質疑応答:粗利率改善の具体的なアプローチについて

質問者:中期経営計画の中でKPIの設定などについてお話ししていただき、力強さを感じました。一方で、粗利率の改善について、どのような方法でどの程度達成しようとしているのかが見えづらいと思っています。粗利率の改善は重要なポイントだと思いますので、考えを教えてください。
峯崎:粗利率の改善に関しては、中期経営計画でも課題として明示しています。当社は単価について、他社と競合した際に値下げを行うことはしていません。その代わりに、いかに付加価値を付けるかに注力しており、単価が上がっても「エランさんがいい」と選んでいただいている状況です。この流れは今後も継続していきたいと考えています。
こちらについて現在は「lifte」や「CSセットR」「CSセットLC」で対応していますが、昨年からエムスリーとの協業を進めており、エムスリーグループとのシナジーを活用した新たなサービスを「CSセット」に付加していく取り組みを開始しました。具体的な内容は現時点では開示できませんが、今後、件数が増えてきた際に公表したいと考えています。
また、若干遅れ気味ではありますが、あらためて価格転嫁を進めていきたいと考えています。金額に関しては、現在のインフレ率などをしっかり加味しながら、病院と打ち合わせを行い、値上げを進めていきたいと考えています。
質問者:端的に言うと、御社は価格設定は変えていないものの、インフレによるコスト増を吸収しきれていない点が大きいと理解しており、値下げ交渉は難しいと思っています。一方で、エムスリーとの協業による共同購入などがあるかはわかりませんが、そのようなグループ戦略が今後1つの要因として期待できるのでしょうか?
峯崎:そちらは販管費に比較的影響を与えると考えておりますので、検討を進めているところです。
質問者:エムスリーとの協業に関する詳細はまだ開示していないとのことですが、トップライン成長に寄与すると考えられるため、今後いろいろな情報が出てくることを楽しみにしています。
質疑応答:中期経営計画における販管費の方向性と戦略について
質問者:販管費について、中期経営計画における今後3年間の方向性や戦略を教えてください。具体的な内容が難しい場合は、定性的なお話でかまいません。
峯崎:先ほどお話ししたとおり、当社はDXの推進がやや遅れていると考えています。一方で、「CSセット」をご利用いただいているお客さま向けの請求システムなどは、2年前にすべてシステム化を完了しています。
あわせて社内作業についてもペーパーレス化を積極的に進めることで、販管費の抑制を図っていきたいと考えています。したがって、システム化をさらに進めていく方針です。
質疑応答:2025年12月期における計画未達の要因について

司会者:「2025年12月期の実績が計画に対して未達となった要因は何でしょうか?」というご質問です。
峯崎:端的にお伝えすると、新規獲得が想定以上にうまく進まなかったというのが正直なところです。
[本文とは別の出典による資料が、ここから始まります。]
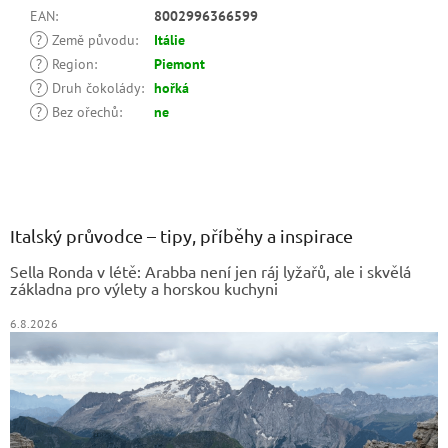
EAN
:
8002996366599
?
Země původu
:
Itálie
?
Region
:
Piemont
?
Druh čokolády
:
hořká
?
Bez ořechů
:
ne
Z
á
p
a
Italský průvodce – tipy, příběhy a inspirace
t
Sella Ronda v létě: Arabba není jen ráj lyžařů, ale i skvělá
í
základna pro výlety a horskou kuchyni
6.8.2026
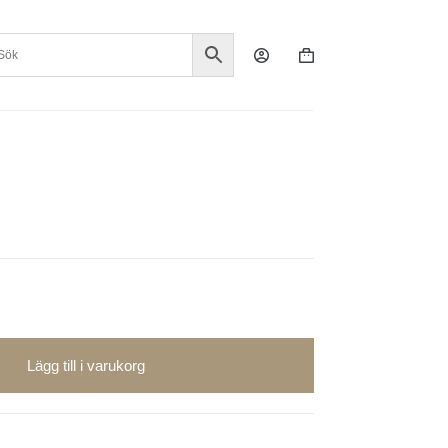
Varukorg
Lägg till i varukorg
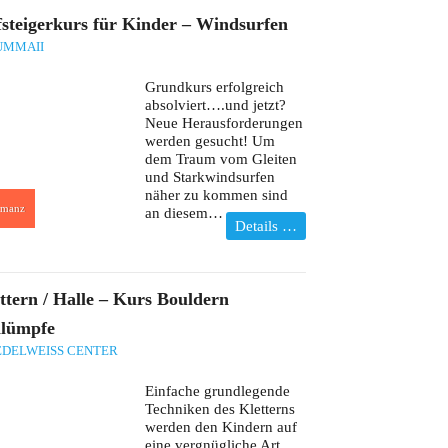
steigerkurs für Kinder – Windsurfen
UMMAII
Grundkurs erfolgreich
absolviert….und jetzt?
Neue Herausforderungen
werden gesucht! Um
dem Traum vom Gleiten
und Starkwindsurfen
näher zu kommen sind
manz
an diesem…
Details …
ttern / Halle – Kurs Bouldern
lümpfe
EDELWEISS CENTER
Einfache grundlegende
Techniken des Kletterns
werden den Kindern auf
eine vergnügliche Art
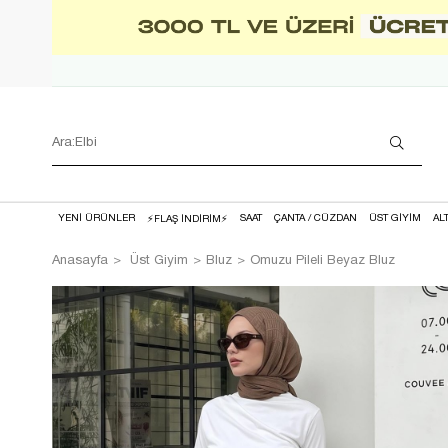
YENİ ÜRÜNLER
SAAT
ÇANTA / CÜZDAN
ÜST GİYİM
AL
⚡FLAŞ İNDİRİM⚡
Anasayfa
Üst Giyim
Bluz
Omuzu Pileli Beyaz Bluz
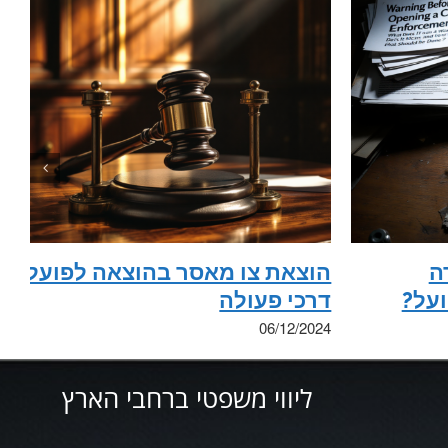
ה
הוצאת צו מאסר בהוצאה לפועל
על?
דרכי פעולה
06/12/2024
ליווי משפטי ברחבי הארץ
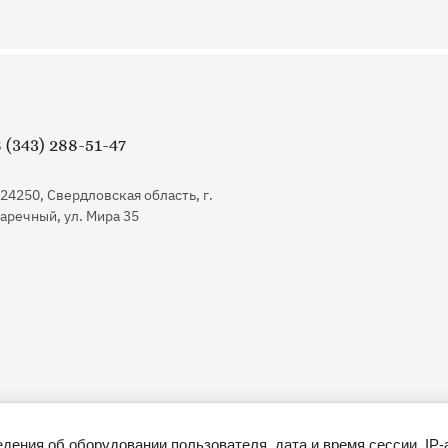
 (343) 288-51-47
24250, Свердловская область, г.
аречный, ул. Мира 35
ения об оборудовании пользователя, дата и время сессии, IP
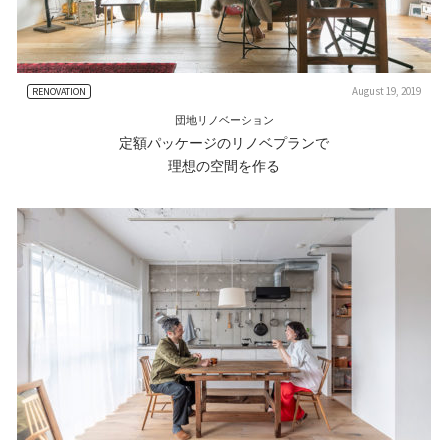
August 19, 2019
RENOVATION
団地リノベーション
定額パッケージのリノベプランで
理想の空間を作る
こちらを踏まえ、新規獲得および既存顧客のファン化を進めることで、解約阻止に注力していきたいと考えています。
質疑応答:2026年12月期における「lifte」とベトナム事業の方針について
司会者:「2026年12月期の計画について、オリジナル患者衣の投入とベトナム事業について教えてください」というご質問です。
峯崎:オリジナル患者衣「lifte」に関しては、引き続きニーズが非常に高まっているため、それにお応えできるように準備を進めていきたいと考えています。
ベトナムの事業については、ハノイ市にあるTMC社とホーチミン市にあるGREEN社のどちらも、基本的にリネン事業を展開しています。今後の方向性として、「CSセット」やその他事業の可能性について、2026年はしっかりと見極めていきたいと考えています。